I am sure that some of my close horticulture friends tire of me singing the praise of Helleborus x ericsmithii. Frankly, I do not care. If they would only buy this phenomenal floristic spring blooming beauty, they too would be converted to “Ericsmithii enthusiasm.”
Where do I start the praise? First, they are floriferous beyond belief. The number of blooms per plant is truly remarkable.
The floriferous nature of the plant resides in the fact that it is sterile. The flowers are not fertile and do not set seeds. This allows the plant to spend much more time on being beautiful.
The second desirable trait is flower orientation. They hold their flowers above the foliage, facing up and out. Many of Helleborus x hybridus hang their heads down, requiring you kneel to truly enjoy their flowers.
The foliage is also outstanding, always clean and healthy. Unlike the H.x hybridus, there is often very little annual removal of the previous years foliage. Only the occasional dead or torn leaf needs attention.
Helleborus x ericsmithii has a slightly complicated parentage. Helleborus niger was crossed with Helleborus x sternii. Helleborus x sternii is a cross between Helleborus argutifolius and Helleborus lividus.
The variation in Ericsmithii cultivars is minor. White, cream and pink colored blossoms often fading to pink with varying levels of leaf color, leaf venation and stem color account for most of this variation.

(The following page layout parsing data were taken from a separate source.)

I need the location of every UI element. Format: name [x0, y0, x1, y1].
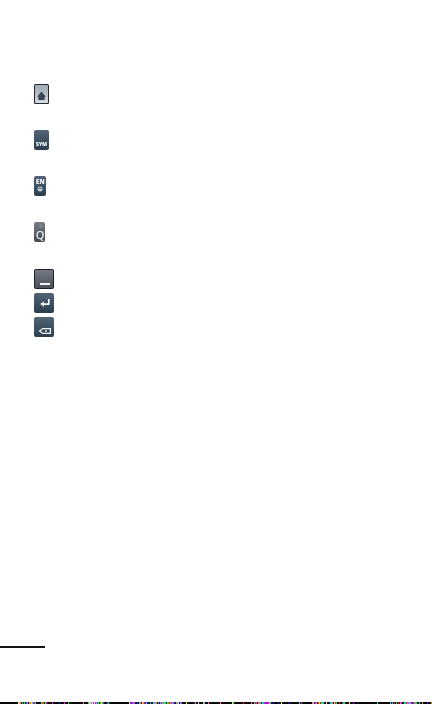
button[interactable]: Change language — [34, 176, 46, 196]
button[interactable]: Q — [34, 222, 45, 242]
button[interactable]: Enter — [34, 293, 54, 313]
button[interactable]: Symbols — [34, 130, 49, 150]
staticText: Q — [36, 228, 45, 242]
staticText: % — [39, 223, 44, 230]
button[interactable]: Space — [34, 269, 54, 289]
staticText: SYM — [36, 141, 48, 148]
button[interactable]: Shift — [34, 84, 49, 104]
button[interactable]: Backspace — [34, 317, 54, 337]
staticText: EN — [36, 177, 45, 186]
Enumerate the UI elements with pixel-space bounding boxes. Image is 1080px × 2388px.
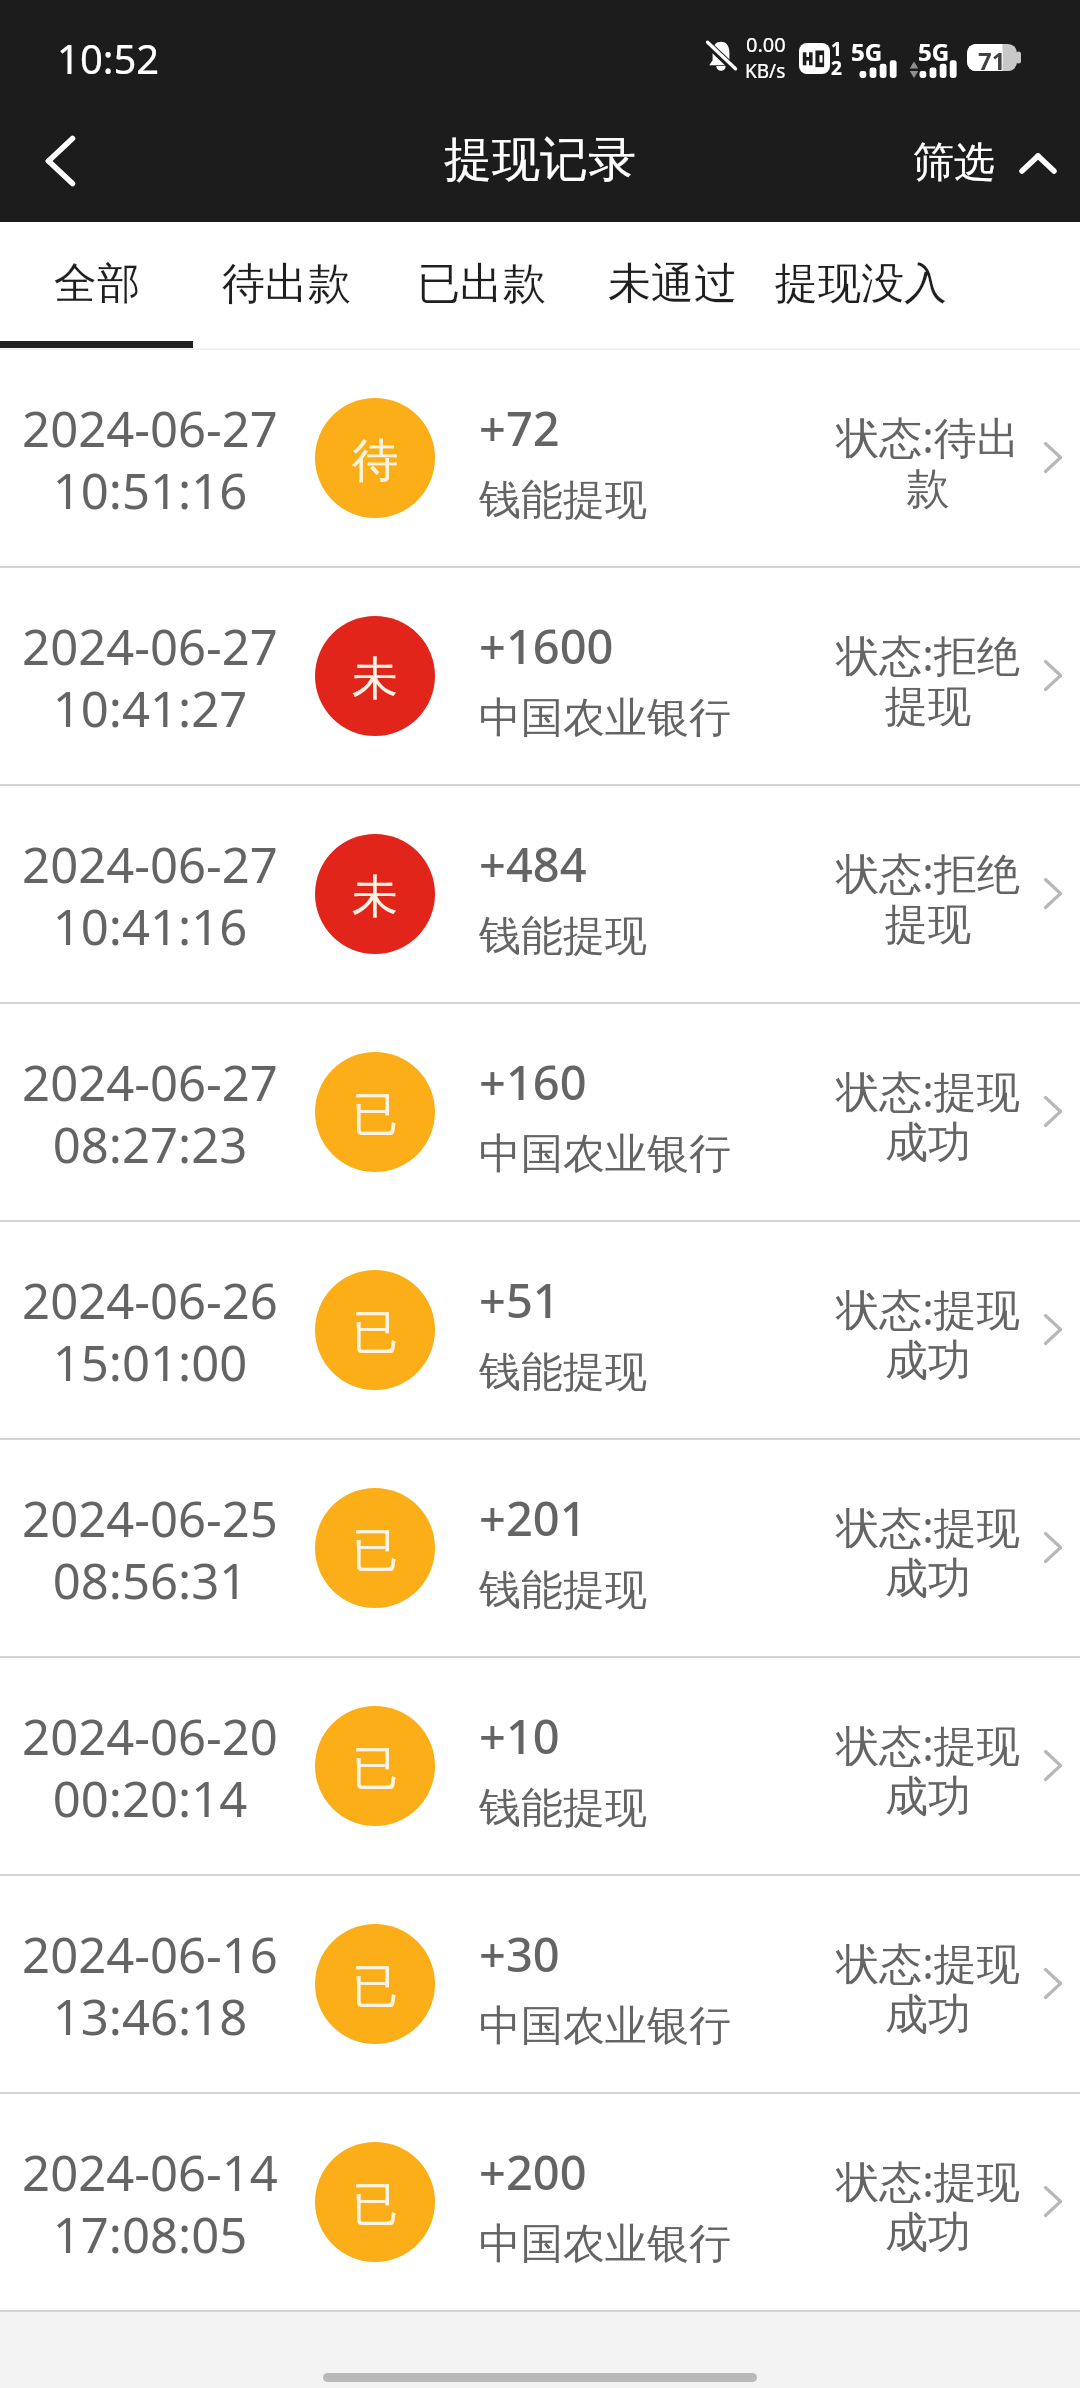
staticText: 钱能提现 (479, 1782, 647, 1835)
staticText: 71 (978, 44, 1006, 71)
staticText: 2024-06-14 17:08:05 (22, 2139, 278, 2267)
staticText: 2024-06-26 15:01:00 (22, 1267, 278, 1395)
staticText: +160 (479, 1050, 587, 1114)
staticText: 2024-06-27 08:27:23 (22, 1049, 278, 1177)
staticText: 钱能提现 (479, 910, 647, 963)
staticText: 2024-06-25 08:56:31 (22, 1485, 278, 1613)
staticText: 已 (352, 2176, 398, 2234)
staticText: +200 (479, 2140, 587, 2204)
button[interactable]: 2024-06-16 13:46:18 (0, 1876, 1080, 2092)
staticText: 5G (918, 35, 950, 68)
staticText: 2024-06-27 10:41:27 (22, 613, 278, 741)
staticText: 中国农业银行 (479, 692, 731, 745)
staticText: 5G (851, 35, 883, 68)
button[interactable]: 全部 (53, 225, 141, 343)
staticText: +201 (479, 1486, 587, 1550)
staticText: 已 (352, 1304, 398, 1362)
staticText: 提现记录 (444, 130, 636, 190)
staticText: 钱能提现 (479, 1564, 647, 1617)
staticText: 待 (352, 432, 398, 490)
staticText: 中国农业银行 (479, 2218, 731, 2271)
button[interactable]: 2024-06-27 10:41:16 (0, 786, 1080, 1002)
staticText: 10:52 (57, 31, 160, 85)
staticText: 已 (352, 1522, 398, 1580)
staticText: 1 2 (831, 36, 842, 80)
staticText: 已出款 (417, 257, 546, 311)
staticText: +72 (479, 396, 560, 460)
staticText: 中国农业银行 (479, 2000, 731, 2053)
staticText: 提现没入 (775, 257, 947, 311)
button[interactable]: 未通过 (606, 225, 738, 343)
button[interactable]: Back (3, 103, 118, 218)
button[interactable]: 筛选 (913, 107, 1080, 219)
staticText: 已 (352, 1958, 398, 2016)
staticText: 已 (352, 1086, 398, 1144)
staticText: 状态:提现成功 (830, 2151, 1026, 2260)
staticText: +1600 (479, 614, 614, 678)
staticText: 全部 (54, 257, 140, 311)
staticText: 状态:提现成功 (830, 1061, 1026, 1170)
button[interactable]: 2024-06-27 10:51:16 (0, 350, 1080, 566)
button[interactable]: 已出款 (415, 225, 547, 343)
button[interactable]: 2024-06-20 00:20:14 (0, 1658, 1080, 1874)
button[interactable]: 2024-06-14 17:08:05 (0, 2094, 1080, 2310)
staticText: +51 (479, 1268, 560, 1332)
staticText: 状态:待出款 (830, 407, 1026, 516)
staticText: +10 (479, 1704, 560, 1768)
staticText: +30 (479, 1922, 560, 1986)
staticText: 状态:提现成功 (830, 1497, 1026, 1606)
staticText: +484 (479, 832, 587, 896)
staticText: 未 (352, 650, 398, 708)
staticText: 筛选 (913, 137, 995, 189)
staticText: 未 (352, 868, 398, 926)
button[interactable]: 提现没入 (773, 225, 949, 343)
staticText: 状态:拒绝提现 (830, 843, 1026, 952)
button[interactable]: 2024-06-26 15:01:00 (0, 1222, 1080, 1438)
staticText: 2024-06-27 10:41:16 (22, 831, 278, 959)
button[interactable]: 2024-06-27 10:41:27 (0, 568, 1080, 784)
button[interactable]: 2024-06-27 08:27:23 (0, 1004, 1080, 1220)
button[interactable]: 待出款 (220, 225, 352, 343)
staticText: 2024-06-27 10:51:16 (22, 395, 278, 523)
staticText: 未通过 (608, 257, 737, 311)
staticText: 2024-06-20 00:20:14 (22, 1703, 278, 1831)
staticText: 已 (352, 1740, 398, 1798)
staticText: 中国农业银行 (479, 1128, 731, 1181)
staticText: 2024-06-16 13:46:18 (22, 1921, 278, 2049)
staticText: 状态:提现成功 (830, 1933, 1026, 2042)
staticText: 0.00 (746, 31, 786, 58)
staticText: 状态:提现成功 (830, 1715, 1026, 1824)
staticText: 待出款 (222, 257, 351, 311)
staticText: 钱能提现 (479, 1346, 647, 1399)
staticText: 状态:提现成功 (830, 1279, 1026, 1388)
button[interactable]: 2024-06-25 08:56:31 (0, 1440, 1080, 1656)
staticText: 状态:拒绝提现 (830, 625, 1026, 734)
staticText: KB/s (745, 58, 786, 84)
staticText: 钱能提现 (479, 474, 647, 527)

Until recently H.x Ericsmithii has been hard to find locally. Ivory Prince was often our only option. Last spring I started seeing more variety in the finer garden stores in our area. Pipkins Market and Greenfield Plant Farm would a good place to start you search in Cincinnati. Just a few weeks ago Lowe’s Home Improvement had a big rack of the variety “Winter Bliss”. Mail order is still going to offer the best variety. Pine Knot Farms and Fraser’s Thimble Farms have an excellent selection.
So go out and make the effort to find these plants. Stunning sterile flower power at its best.